Give us your thoughts on Virginia's Right-to-Work law. The Right-to-Work law dates back to 1947 in Virginia and prevents unions from forcing workers to pay union dues as a condition of their employment, which effectively weakens organized labor. Repeal of Right to Work has become a dividing line for Virginia Democrats, with more centrists saying it could hurt our upstanding business reputation and progressives pushing it as a major step to help workers and strengthen labor unions. 

It has to be protected at all costs. If they repealed right to work, it'd be the greatest economic development legislation for the state of North Carolina in the history of this country.

Because you literally would have businesses that would flee. I was talking to a huge call center in Danville. And they said, ‘Listen, if we even get the hint that this is going to happen, we're literally just going to move 10 miles up the interstate.’ I was talking to my colleague and he was telling me how he was on a call with some folks from BMW, about them trying to expand operations in Virginia. One of the first questions they asked was, ‘We're hearing you may lose right to work, why would we ever subject ourselves to that?’

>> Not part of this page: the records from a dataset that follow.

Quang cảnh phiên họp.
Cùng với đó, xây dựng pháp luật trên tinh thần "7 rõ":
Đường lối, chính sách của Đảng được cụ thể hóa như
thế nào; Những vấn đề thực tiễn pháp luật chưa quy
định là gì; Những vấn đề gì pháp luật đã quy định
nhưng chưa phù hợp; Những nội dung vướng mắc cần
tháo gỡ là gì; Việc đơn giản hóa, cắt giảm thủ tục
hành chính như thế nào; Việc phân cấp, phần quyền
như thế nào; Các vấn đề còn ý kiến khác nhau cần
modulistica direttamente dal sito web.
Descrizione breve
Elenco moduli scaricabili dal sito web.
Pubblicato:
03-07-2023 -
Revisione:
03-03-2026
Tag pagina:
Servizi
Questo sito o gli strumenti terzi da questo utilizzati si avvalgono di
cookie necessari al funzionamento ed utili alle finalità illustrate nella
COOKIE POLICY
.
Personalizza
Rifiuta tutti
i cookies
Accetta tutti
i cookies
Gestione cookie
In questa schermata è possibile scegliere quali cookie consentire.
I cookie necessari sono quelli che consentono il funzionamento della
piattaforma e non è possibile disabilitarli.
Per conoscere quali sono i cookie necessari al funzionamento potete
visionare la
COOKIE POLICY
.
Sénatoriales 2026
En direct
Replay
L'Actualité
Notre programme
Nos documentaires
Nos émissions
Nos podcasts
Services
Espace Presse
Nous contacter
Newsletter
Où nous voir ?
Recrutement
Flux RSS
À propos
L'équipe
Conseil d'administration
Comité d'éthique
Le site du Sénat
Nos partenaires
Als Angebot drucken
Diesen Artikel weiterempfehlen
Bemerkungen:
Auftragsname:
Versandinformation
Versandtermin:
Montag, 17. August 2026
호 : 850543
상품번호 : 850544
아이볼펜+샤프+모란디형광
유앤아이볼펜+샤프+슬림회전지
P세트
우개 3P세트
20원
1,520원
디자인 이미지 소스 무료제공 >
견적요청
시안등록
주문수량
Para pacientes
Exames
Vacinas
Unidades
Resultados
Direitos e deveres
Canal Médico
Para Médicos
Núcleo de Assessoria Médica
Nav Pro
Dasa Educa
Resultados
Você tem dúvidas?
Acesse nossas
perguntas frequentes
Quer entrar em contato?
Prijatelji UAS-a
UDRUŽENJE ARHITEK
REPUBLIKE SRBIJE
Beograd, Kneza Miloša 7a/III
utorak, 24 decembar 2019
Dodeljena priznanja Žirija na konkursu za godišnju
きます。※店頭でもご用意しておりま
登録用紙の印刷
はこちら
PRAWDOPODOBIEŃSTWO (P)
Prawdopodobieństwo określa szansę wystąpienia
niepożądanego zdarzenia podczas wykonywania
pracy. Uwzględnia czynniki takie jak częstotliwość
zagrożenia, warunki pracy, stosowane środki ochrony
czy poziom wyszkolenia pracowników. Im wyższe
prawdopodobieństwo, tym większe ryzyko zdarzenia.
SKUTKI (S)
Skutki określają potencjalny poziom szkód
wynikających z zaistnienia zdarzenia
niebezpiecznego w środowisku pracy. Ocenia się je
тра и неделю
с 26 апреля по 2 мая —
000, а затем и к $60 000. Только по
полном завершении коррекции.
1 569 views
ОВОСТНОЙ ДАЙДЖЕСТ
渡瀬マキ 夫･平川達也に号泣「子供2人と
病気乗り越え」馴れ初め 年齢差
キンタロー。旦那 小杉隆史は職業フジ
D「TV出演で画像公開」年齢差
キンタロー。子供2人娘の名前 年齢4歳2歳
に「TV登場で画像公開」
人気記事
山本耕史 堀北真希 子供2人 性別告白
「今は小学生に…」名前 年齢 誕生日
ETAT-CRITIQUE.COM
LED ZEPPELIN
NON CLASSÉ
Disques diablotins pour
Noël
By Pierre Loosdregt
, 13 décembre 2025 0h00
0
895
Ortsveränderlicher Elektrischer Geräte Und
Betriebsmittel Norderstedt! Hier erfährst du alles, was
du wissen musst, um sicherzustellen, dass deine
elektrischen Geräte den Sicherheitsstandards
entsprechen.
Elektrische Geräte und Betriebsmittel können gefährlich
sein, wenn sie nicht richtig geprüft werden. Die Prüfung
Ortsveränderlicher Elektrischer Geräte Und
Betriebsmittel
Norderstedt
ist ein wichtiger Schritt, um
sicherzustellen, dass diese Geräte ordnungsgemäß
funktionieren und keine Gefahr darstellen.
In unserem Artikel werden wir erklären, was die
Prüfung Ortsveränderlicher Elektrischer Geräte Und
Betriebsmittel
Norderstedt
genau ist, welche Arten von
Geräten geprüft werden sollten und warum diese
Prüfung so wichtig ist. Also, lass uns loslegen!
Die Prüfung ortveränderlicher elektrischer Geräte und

We are competing with 49 other states, not just to attract businesses here, but to keep the businesses that we already have. The idea of repealing right to work would do so much to devastate Virginia's business climate. There’d be businesses that would not even consider coming here. The idea that we're even having this debate is now being used against us.

When people come to me with legislation, I always ask them three questions: One, what is the problem you're trying to solve? Two, does your bill solve the problem? Three, what's the unintended consequences? Too many people don't ever fathom the unintended consequences of when they pass legislation. If they get rid of right to work, it would be utterly devastating for the Commonwealth business climate and I am 100% opposed.

What is your general philosophy on how the law should be applied?

My philosophy on jurisprudence is justice has to be blind. When it's not blind, people lose faith in the justice system. And what we saw this past summer in Richmond, where you literally had small businesses lose their livelihood — these are the folks that are the first to be there in the morning, last to leave at night — and they were destroyed, and nobody was ever prosecuted. Because the attorney general and the mayor and the governor all believed in and support the political aims of the people doing the destruction and the protesting and the rioting.

That creates such a level of cynicism in our system. I don't care what your political persuasion is. If there was somebody at a conservative rally who violated the law, prosecute them. They should be held accountable. If you do not apply the law equally to everyone in society, then people lose faith and trust in our system, and it just has a corrosive effect.

Motor vehicle dealers are a self-regulating industry with their own oversight board funded entirely by dealers. What is your view on the role of an industry in the regulatory and enforcement activities of the AG’s office?

That’s very similar to how we practice in the legal field. We are a self-regulated body, we have the state bar that's basically lawyers regulating lawyers. I think most people recognize Virginia  auto dealers do it well. We have, I think, one of the best business climates and best climates for auto dealers, and they self-regulate themselves. Because they know if they don't, then they're going to have competition that does it better, but they also know that that the General Assembly would step in, so I support our current structure. I think it works well. I think it protects our dealers, and it protects consumers. They don't need the AG, they don't need a bunch of politicians to come in. They do a very good job self-regulating themselves right now.

Voters will choose the Republican AG nominee at the Republican Party of Virginia 2021 Convention on May 8.